Japan's Nikkei fell 1.7% amid expectations the Bank of Japan may raise rates at its April meeting in response to oil-driven inflation pressures. Chinese markets were mixed, while Beijing and Islamabad jointly proposed a five-point peace plan calling for a ceasefire and protection of Strait of Hormuz shipping lanes.
Next week, focus remains on the Iran conflict as it enters its sixth week, alongside US CPI, FOMC minutes, the PCE report, Michigan Consumer Sentiment, and monetary policy decisions from the Reserve Bank of India.
Market Moves of the Week
South African Revenue Service (SARS) collected a net R2.01 trillion in tax for the fiscal year ended 31 March, 8.4% higher year-on-year and R24.7 billion above the 2025 budget forecast. The agency credited compliance initiatives, improved efficiency, and a strong contribution from the mining sector. For 2026/27, SARS is targeting R2.13 trillion, a 5.8% increase.
President Ramaphosa has appointed Ngobani Makhubu as the new SARS Commissioner for five years, effective 1 May.

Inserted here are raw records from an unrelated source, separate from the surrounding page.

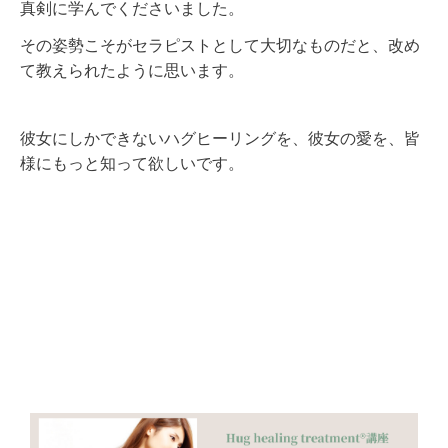
真剣に学んでくださいました。
その姿勢こそがセラピストとして大切なものだと、
改め
て教えられたように思います。
彼女にしかできないハグヒーリングを、彼女の愛を、皆
様にもっと知って欲しいです。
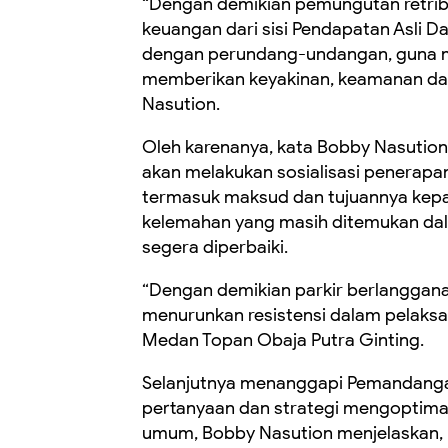
“Dengan demikian pemungutan retribu
keuangan dari sisi Pendapatan Asli Da
dengan perundang-undangan, guna m
memberikan keyakinan, keamanan dan
Nasution.
Oleh karenanya, kata Bobby Nasution
akan melakukan sosialisasi penerapan
termasuk maksud dan tujuannya kepa
kelemahan yang masih ditemukan dal
segera diperbaiki.
“Dengan demikian parkir berlanggana
menurunkan resistensi dalam pelaksa
Medan Topan Obaja Putra Ginting.
Selanjutnya menanggapi Pemandangan
pertanyaan dan strategi mengoptimalka
umum, Bobby Nasution menjelaskan, m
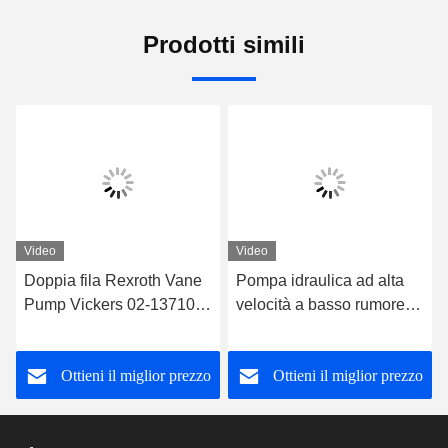
Prodotti simili
Video
Video
Doppia fila Rexroth Vane
Pompa idraulica ad alta
Pump Vickers 02-137106-
velocità a basso rumore,
3
pompa ad alta velocità
Vickers
Ottieni il miglior prezzo
Ottieni il miglior prezzo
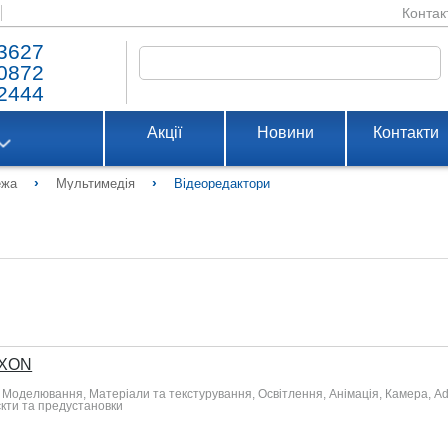
Контак
3627
0872
2444
Акції
Новини
Контакти
›
›
ежа
Мультимедія
Відеоредактори
XON
оделювання, Матеріали та текстурування, Освітлення, Анімація, Камера, Adv
єкти та предустановки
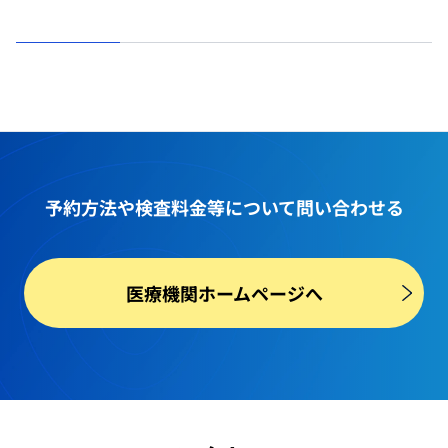
予約方法や
検査料金等
について問い合わせる
医療機関ホームページへ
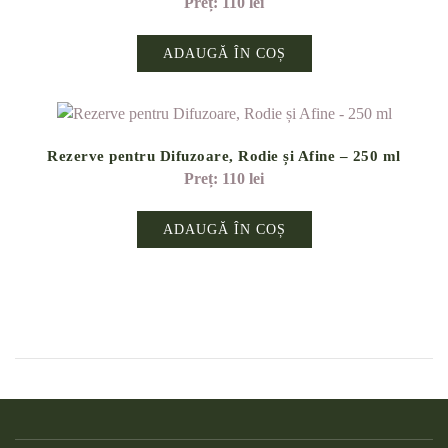
110
lei
ADAUGĂ ÎN COȘ
Rezerve pentru Difuzoare, Rodie și Afine – 250 ml
110
lei
ADAUGĂ ÎN COȘ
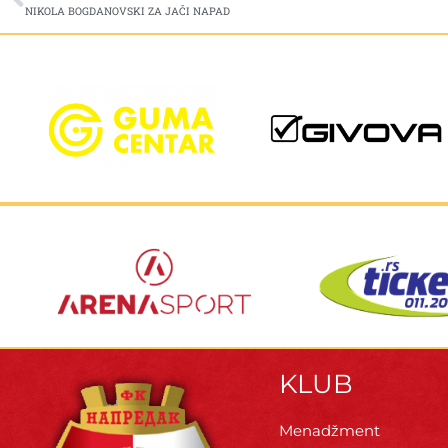
NIKOLA BOGDANOVSKI ZA JAČI NAPAD
KLUB
Menadžment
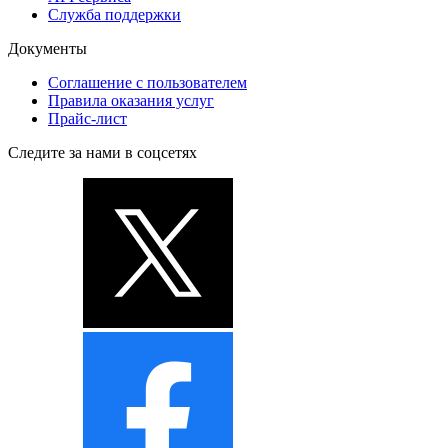
Служба поддержки
Документы
Соглашение с пользователем
Правила оказания услуг
Прайс-лист
Следите за нами в соцсетях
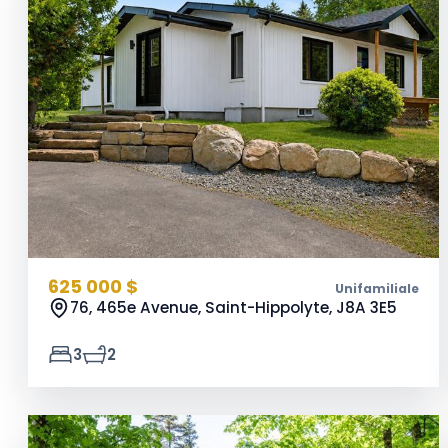
625 000 $
Unifamiliale
76, 465e Avenue, Saint-Hippolyte,
J8A 3E5
3
2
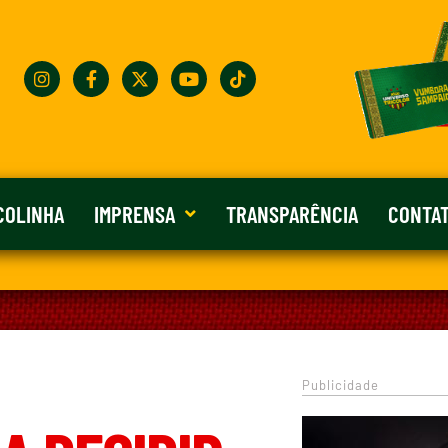
COLINHA
IMPRENSA
TRANSPARÊNCIA
CONTA
Publicidade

Makhubu, currently Deputy Commissioner for Taxpayer Engagement and Operations, takes over from Edward Kieswetter, who steps down after seven years at the helm.
On the fuel front, petrol rose R3.06/litre to R23.25 from 1 April, while inland diesel hit a record R26.11/litre, up R7.51. The Iran conflict, which has pushed Brent above $100/barrel and pressured the rand, is the primary driver. A R3/litre fuel levy cut softened the blow, without it, economists warned the increase could have added at least 1.0 percentage point to annual CPI in April. February CPI came in at 3.0% year-on-year, bang on the SARB's target, leaving little room for an unmanaged fuel shock.
Markets recovered some recent losses, with the FTSE/JSE All Share ending the holiday-shortened week 3.9% higher, buoyed by resource counters. The rand also firmed, gaining over 1% to close at R16.92/$.dollar, while the South African 10-year government bond yield edged slightly lower to 9.19%.